Begin at the line containing "Để hiểu tại" in the entries below and end at the line containing "Khác với mực"; transcribe that range exactly and nothing outside it.

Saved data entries
☆ ☆ ☆ ☆ ☆ ☆ ☆

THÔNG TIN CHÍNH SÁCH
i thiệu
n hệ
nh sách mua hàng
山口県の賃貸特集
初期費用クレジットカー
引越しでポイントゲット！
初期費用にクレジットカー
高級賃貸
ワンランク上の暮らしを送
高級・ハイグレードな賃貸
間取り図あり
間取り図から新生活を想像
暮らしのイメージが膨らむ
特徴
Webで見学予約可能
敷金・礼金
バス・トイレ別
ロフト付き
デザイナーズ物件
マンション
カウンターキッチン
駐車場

☆ ☆ ☆ ☆ ☆ ☆ ☆

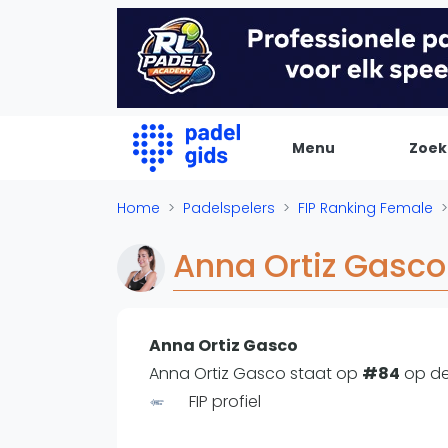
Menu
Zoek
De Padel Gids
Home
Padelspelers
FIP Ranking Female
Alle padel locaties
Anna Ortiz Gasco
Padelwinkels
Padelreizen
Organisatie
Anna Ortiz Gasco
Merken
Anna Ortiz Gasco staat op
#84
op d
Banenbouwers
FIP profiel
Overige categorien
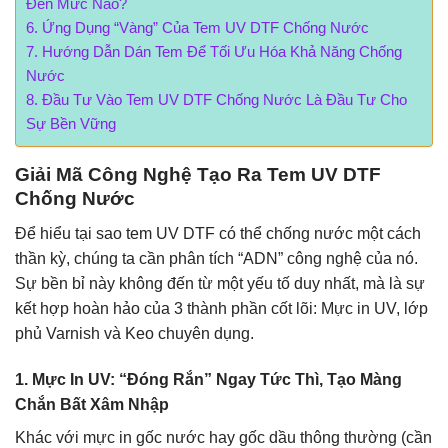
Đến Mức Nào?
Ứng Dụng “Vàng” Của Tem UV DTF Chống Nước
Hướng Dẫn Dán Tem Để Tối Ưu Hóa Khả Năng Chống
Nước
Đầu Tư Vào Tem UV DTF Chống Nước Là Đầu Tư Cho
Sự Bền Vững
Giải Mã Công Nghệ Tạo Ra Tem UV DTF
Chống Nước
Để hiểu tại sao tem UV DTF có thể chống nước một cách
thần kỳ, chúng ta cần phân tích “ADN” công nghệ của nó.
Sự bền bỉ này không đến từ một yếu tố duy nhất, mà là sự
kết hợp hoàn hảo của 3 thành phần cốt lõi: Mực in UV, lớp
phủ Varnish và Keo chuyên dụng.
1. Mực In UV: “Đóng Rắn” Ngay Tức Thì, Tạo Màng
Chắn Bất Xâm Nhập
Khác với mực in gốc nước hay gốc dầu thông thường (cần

☆ ☆ ☆ ☆ ☆ ☆ ☆

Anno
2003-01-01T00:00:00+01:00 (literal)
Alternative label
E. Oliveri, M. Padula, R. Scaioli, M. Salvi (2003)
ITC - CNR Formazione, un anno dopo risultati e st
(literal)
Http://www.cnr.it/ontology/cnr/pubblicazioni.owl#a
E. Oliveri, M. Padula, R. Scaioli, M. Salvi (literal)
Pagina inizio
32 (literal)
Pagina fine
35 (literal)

☆ ☆ ☆ ☆ ☆ ☆ ☆

* RESULT FOR THIS TASK
Để hiểu tại sao tem UV DTF có thể chống nước một cách
thần kỳ, chúng ta cần phân tích “ADN” công nghệ của nó.
Sự bền bỉ này không đến từ một yếu tố duy nhất, mà là sự
kết hợp hoàn hảo của 3 thành phần cốt lõi: Mực in UV, lớp
phủ Varnish và Keo chuyên dụng.
1. Mực In UV: “Đóng Rắn” Ngay Tức Thì, Tạo Màng
Chắn Bất Xâm Nhập
Khác với mực in gốc nước hay gốc dầu thông thường (cần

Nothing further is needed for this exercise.